- REQUIRED WORK -
All entries need to be written out verbatim, with pictures omitted.

- RECORDED INFORMATION -
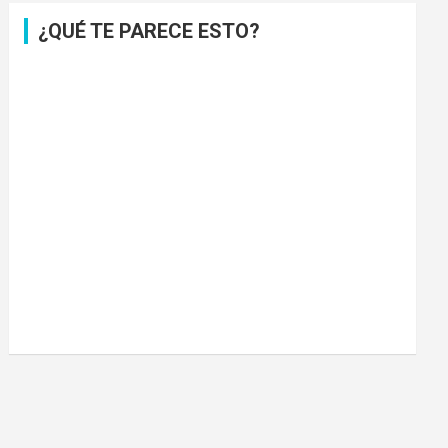
¿QUÉ TE PARECE ESTO?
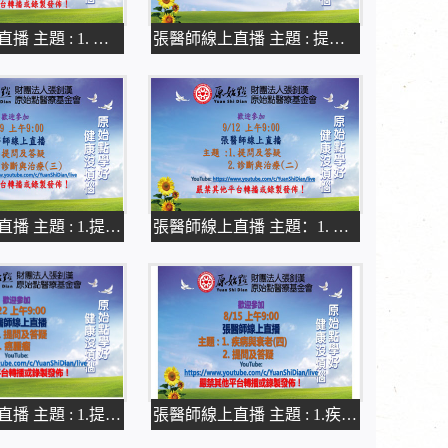
張醫師線上直播 主題 : 1. 提問及答
張醫師線上直播 主題 : 提問及答疑
張醫師線上直播 主題 : 1.提問及答疑
張醫師線上直播 主題：1. 提問及答疑
張醫師線上直播 主題 : 1.提問及答疑
張醫師線上直播 主題 : 1.疾病與衰老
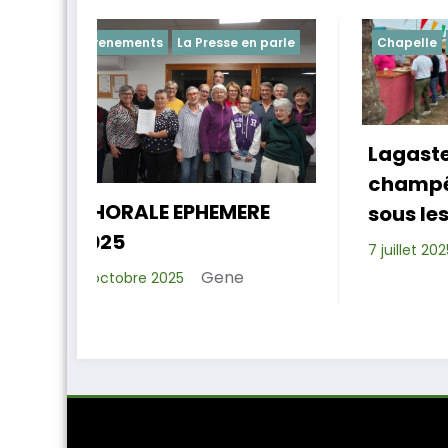
se en parle
Chapelle
Evenements
Lagastet : le repas
champêtre réussi
L
MERE
sous les platanes
Xavier D.
7 juillet 2025
ne
1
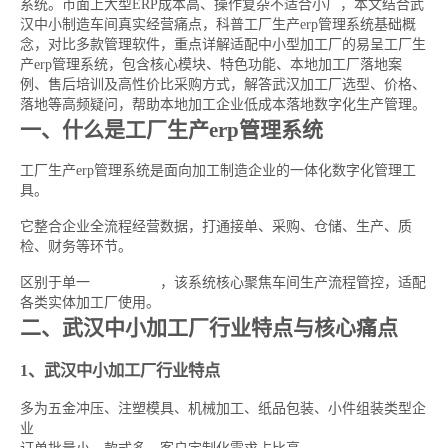
系统。市面上大型ERP成本高、操作复杂不适合小厂，本文结合武
汉中小制造车间真实经营痛点，科普工厂生产erp管理系统基础概
念，对比多款管理软件，重点详解适配中小型加工厂的易呈工厂生
产erp管理系统，包含核心模块、特色功能、本地加工厂落地案
例、售后培训及高性价比采购方式，解答武汉加工厂选型、价格、
落地等高频疑问，帮助本地加工企业低成本落地数字化生产管理。
一、什么是工厂生产erp管理系统
工厂生产erp管理系统是面向加工制造企业的一体化数字化管理工
具。
它整合企业全流程经营数据，打通接单、采购、仓储、生产、质
检、财务等环节。
区别于单一
进销存软件
，该系统核心聚焦车间生产流程管控，适配
各类实体加工厂使用。
二、武汉中小加工厂行业特点与核心痛点
1、武汉中小加工厂行业特点
多为五金冲压、注塑模具、机械加工、纸品包装、小件组装类型企
业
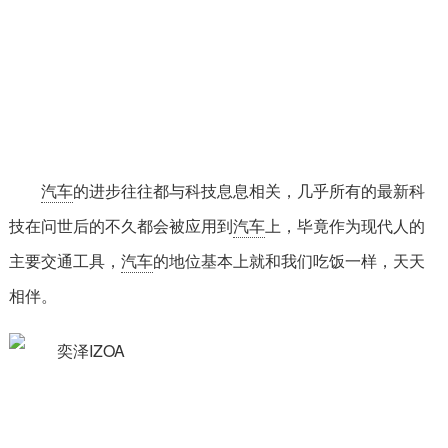
汽车
的进步往往都与科技息息相关，几乎所有的最新科
技在问世后的不久都会被应用到
汽车
上，毕竟作为现代人的
主要交通工具，
汽车
的地位基本上就和我们吃饭一样，天天
相伴。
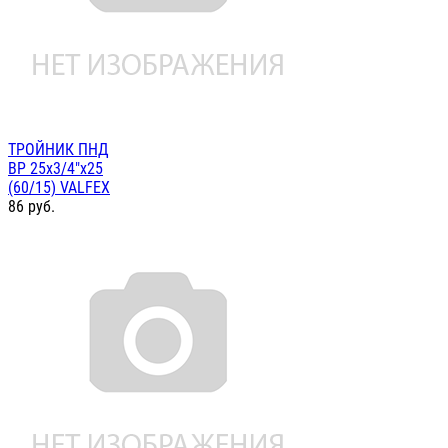
ТРОЙНИК ПНД
ВР 25х3/4"х25
(60/15) VALFEX
86
руб.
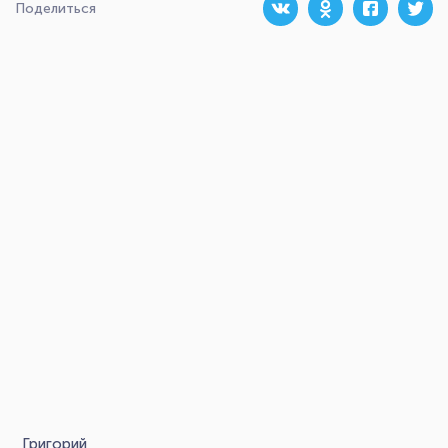
Поделиться
Григорий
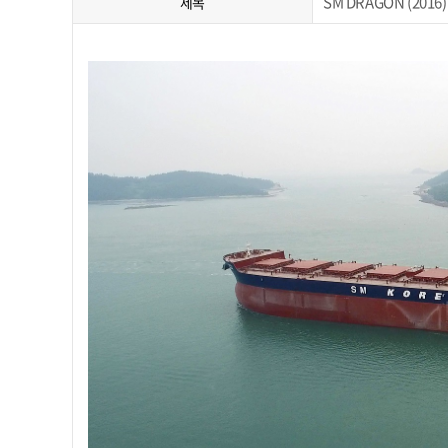
SM DRAGON (2016)
제목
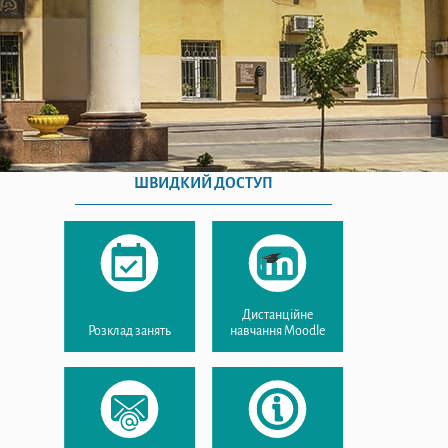
ШВИДКИЙ ДОСТУП
Дистанційне
Розклад занять
навчання Moodle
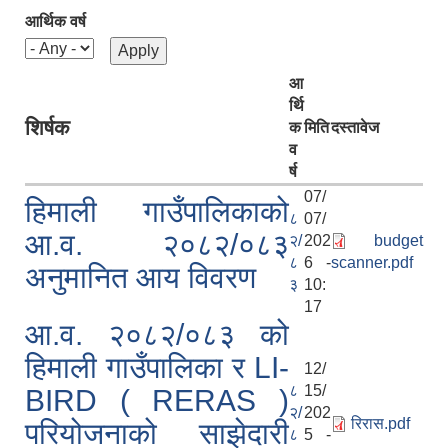
आर्थिक वर्ष
आ
र्थि
शिर्षक
क
मिति
दस्तावेज
व
र्ष
07/
हिमाली गाउँपालिकाको
८
07/
आ.व. २०८२/०८३
२/
202
budget
८
6 -
scanner.pdf
अनुमानित आय विवरण
३
10:
17
आ.व. २०८२/०८३ को
हिमाली गाउँपालिका र LI-
12/
८
15/
BIRD ( RERAS )
२/
202
रिरास.pdf
परियोजनाको साझेदारी
८
5 -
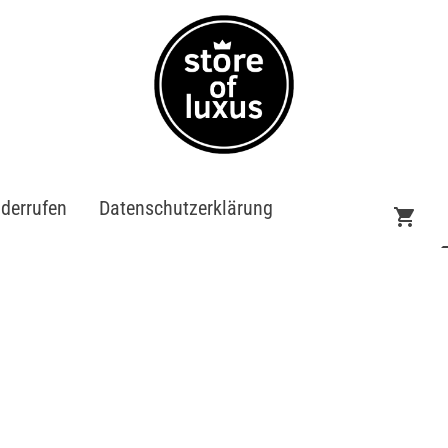
iderrufen
Datenschutzerklärung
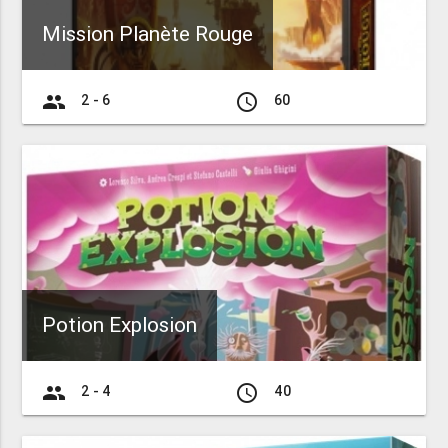
Mission Planète Rouge
group
access_time
2 - 6
60
Potion Explosion
group
access_time
2 - 4
40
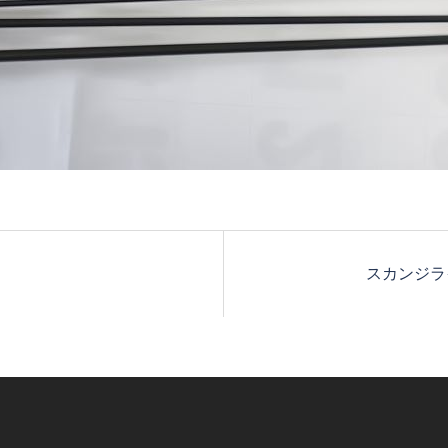
スカンジラ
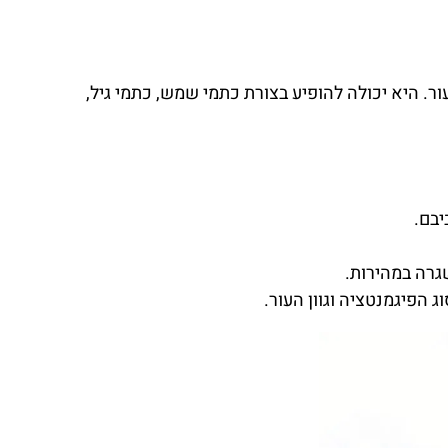
ור. היא יכולה להופיע בצורת כתמי שמש, כתמי גיל,
יבם.
גרה במהירות.
הפיגמנטציה וגוון העור.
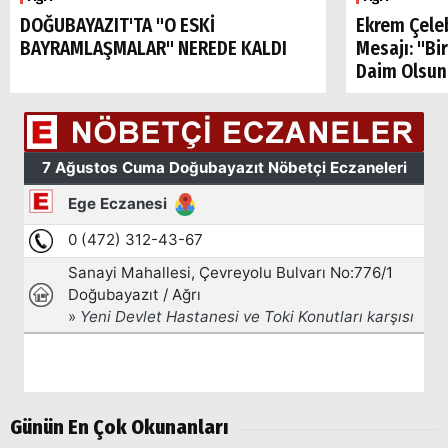
DOĞUBAYAZIT'TA "O ESKİ
Ekrem Çele
BAYRAMLAŞMALAR" NEREDE KALDI
Mesajı: "Bi
Daim Olsun
Arama
Popüler
Aramalar:
Ağrı
Günün En Çok Okunanları
Doğubayazıt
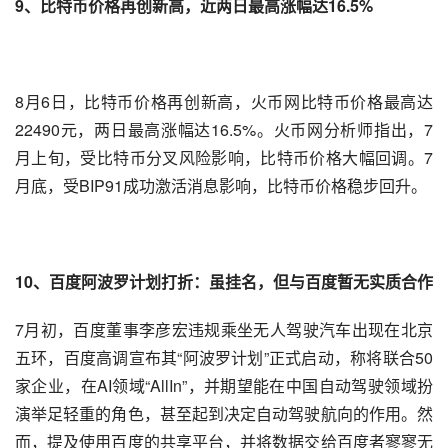
9、
比特币
价格再创新高，近两日最高涨幅达16.5%
8月6日，比特币价格再创新高，火币网比特币价格最高达
22490元，两日最高涨幅达16.5%。火币网分析师指出，7
月上旬，受比特币分叉风险影响，比特币价格大幅回调。7
月底，受BIP91成功激活消息影响，比特币价格稳步回升。
10、百度阿波罗计划打折：虽挂名，但与百度暂无实质合作
7月初，百度董事
李彦宏
违规乘坐
无人驾驶
汽车
出现在北京
五环，百度高调宣布其“阿波罗计划”正式启动，称将联合50
家企业，在AI领域“AllIn”，并期望能在中国自动驾驶领域扮
演举足轻重的角色，甚至起到决定自动驾驶航向的作用。然
而，提及使用百度的共享平台，并将数据交给百度者寥寥无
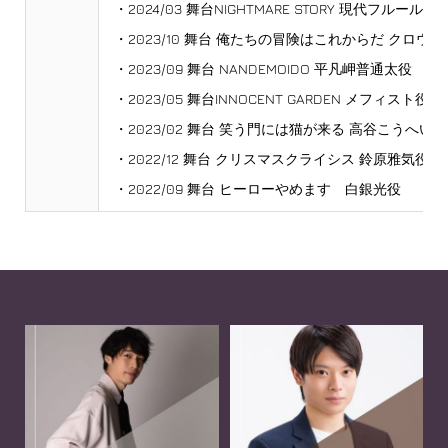
・2024/03 舞台NIGHTMARE STORY 現代フルール役
・2023/10 舞台 俺たちの冒険はこれからだ クロウ役
・2023/09 舞台 NANDEMOIDO 平凡岬普通太役
・2023/05 舞台INNOCENT GARDEN メフィスト役
・2023/02 舞台 笑う門には猫が来る 高谷こうへい役
・2022/12 舞台 クリスマスクライシス 鈴原雅気役
・2022/09 舞台 ヒーローやめます 白銀光役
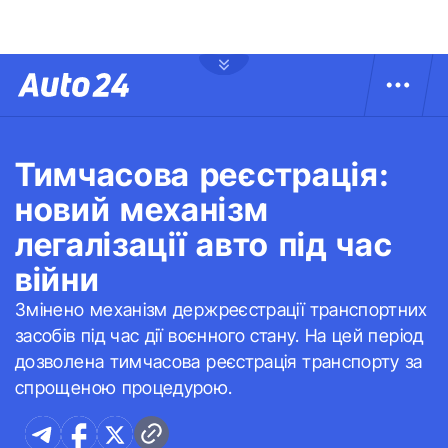
Тимчасова реєстрація:
новий механізм
легалізації авто під час
війни
Змінено механізм держреєстрації транспортних
засобів під час дії воєнного стану. На цей період
дозволена тимчасова реєстрація транспорту за
спрощеною процедурою.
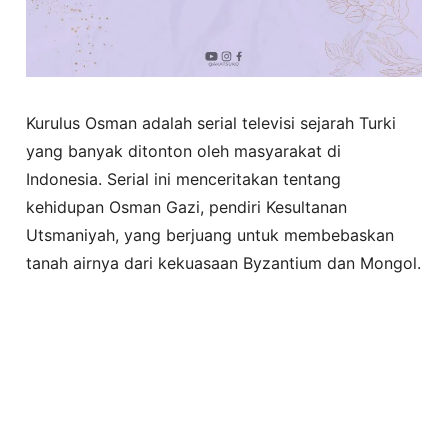
Kurulus Osman adalah serial televisi sejarah Turki
yang banyak ditonton oleh masyarakat di
Indonesia. Serial ini menceritakan tentang
kehidupan Osman Gazi, pendiri Kesultanan
Utsmaniyah, yang berjuang untuk membebaskan
tanah airnya dari kekuasaan Byzantium dan Mongol.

- RESPONSE BELOW -
¿QUÉ TE PARECE ESTO?
張醫師線上直播 主題 : 1. 提問及答
張醫師線上直播 主題 : 提問及答疑
張醫師線上直播 主題 : 1.提問及答疑
張醫師線上直播 主題：1. 提問及答疑
張醫師線上直播 主題 : 1.提問及答疑
張醫師線上直播 主題 : 1.疾病與衰老
se en parle
Chapelle
Evenements
Lagastet : le repas
champêtre réussi
L
MERE
sous les platanes
Xavier D.
7 juillet 2025
ne
1
系统。市面上大型ERP成本高、操作复杂不适合小厂，本文结合武
汉中小制造车间真实经营痛点，科普工厂生产erp管理系统基础概
念，对比多款管理软件，重点详解适配中小型加工厂的易呈工厂生
产erp管理系统，包含核心模块、特色功能、本地加工厂落地案
例、售后培训及高性价比采购方式，解答武汉加工厂选型、价格、
落地等高频疑问，帮助本地加工企业低成本落地数字化生产管理。
一、什么是工厂生产erp管理系统
工厂生产erp管理系统是面向加工制造企业的一体化数字化管理工
具。
它整合企业全流程经营数据，打通接单、采购、仓储、生产、质
检、财务等环节。
区别于单一
进销存软件
，该系统核心聚焦车间生产流程管控，适配
各类实体加工厂使用。
二、武汉中小加工厂行业特点与核心痛点
1、武汉中小加工厂行业特点
多为五金冲压、注塑模具、机械加工、纸品包装、小件组装类型企
业
汽车
的进步往往都与科技息息相关，几乎所有的最新科
技在问世后的不久都会被应用到
汽车
上，毕竟作为现代人的
主要交通工具，
汽车
的地位基本上就和我们吃饭一样，天天
相伴。
ТРОЙНИК ПНД
ВР 25х3/4"х25
(60/15) VALFEX
86
руб.
Поделиться
Григорий
SM DRAGON (2016)
제목
ШВИДКИЙ ДОСТУП
Дистанційне
Розклад занять
навчання Moodle
आर्थिक वर्ष
आ
र्थि
शिर्षक
क
मिति
दस्तावेज
व
र्ष
07/
हिमाली गाउँपालिकाको
८
07/
आ.व. २०८२/०८३
२/
202
budget
८
6 -
scanner.pdf
अनुमानित आय विवरण
३
10:
17
आ.व. २०८२/०८३ को
हिमाली गाउँपालिका र LI-
12/
८
15/
BIRD ( RERAS )
२/
202
रिरास.pdf
परियोजनाको साझेदारी
८
5 -
iderrufen
Datenschutzerklärung
Mission Planète Rouge
group
access_time
2 - 6
60
Potion Explosion
group
access_time
2 - 4
40
スカンジラ
ור. היא יכולה להופיע בצורת כתמי שמש, כתמי גיל,
יבם.
גרה במהירות.
הפיגמנטציה וגוון העור.
DOĞUBAYAZIT'TA "O ESKİ
Ekrem Çele
BAYRAMLAŞMALAR" NEREDE KALDI
Mesajı: "Bi
Daim Olsun
Arama
Popüler
Aramalar:
Ağrı
Günün En Çok Okunanları
Doğubayazıt
9、
比特币
价格再创新高，近两日最高涨幅达16.5%
8月6日，比特币价格再创新高，火币网比特币价格最高达
22490元，两日最高涨幅达16.5%。火币网分析师指出，7
月上旬，受比特币分叉风险影响，比特币价格大幅回调。7
月底，受BIP91成功激活消息影响，比特币价格稳步回升。
10、百度阿波罗计划打折：虽挂名，但与百度暂无实质合作
7月初，百度董事
李彦宏
违规乘坐
无人驾驶
汽车
出现在北京
五环，百度高调宣布其“阿波罗计划”正式启动，称将联合50
家企业，在AI领域“AllIn”，并期望能在中国自动驾驶领域扮
演举足轻重的角色，甚至起到决定自动驾驶航向的作用。然
而，提及使用百度的共享平台，并将数据交给百度者寥寥无
・2024/03 舞台NIGHTMARE STORY 現代フルール役
・2023/10 舞台 俺たちの冒険はこれからだ クロウ役
・2023/09 舞台 NANDEMOIDO 平凡岬普通太役
・2023/05 舞台INNOCENT GARDEN メフィスト役
・2023/02 舞台 笑う門には猫が来る 高谷こうへい役
・2022/12 舞台 クリスマスクライシス 鈴原雅気役
・2022/09 舞台 ヒーローやめます 白銀光役
Тимчасова реєстрація:
новий механізм
легалізації авто під час
війни
Змінено механізм держреєстрації транспортних
засобів під час дії воєнного стану. На цей період
дозволена тимчасова реєстрація транспорту за
спрощеною процедурою.
Kurulus Osman adalah serial televisi sejarah Turki
yang banyak ditonton oleh masyarakat di
Indonesia. Serial ini menceritakan tentang
kehidupan Osman Gazi, pendiri Kesultanan
Utsmaniyah, yang berjuang untuk membebaskan
tanah airnya dari kekuasaan Byzantium dan Mongol.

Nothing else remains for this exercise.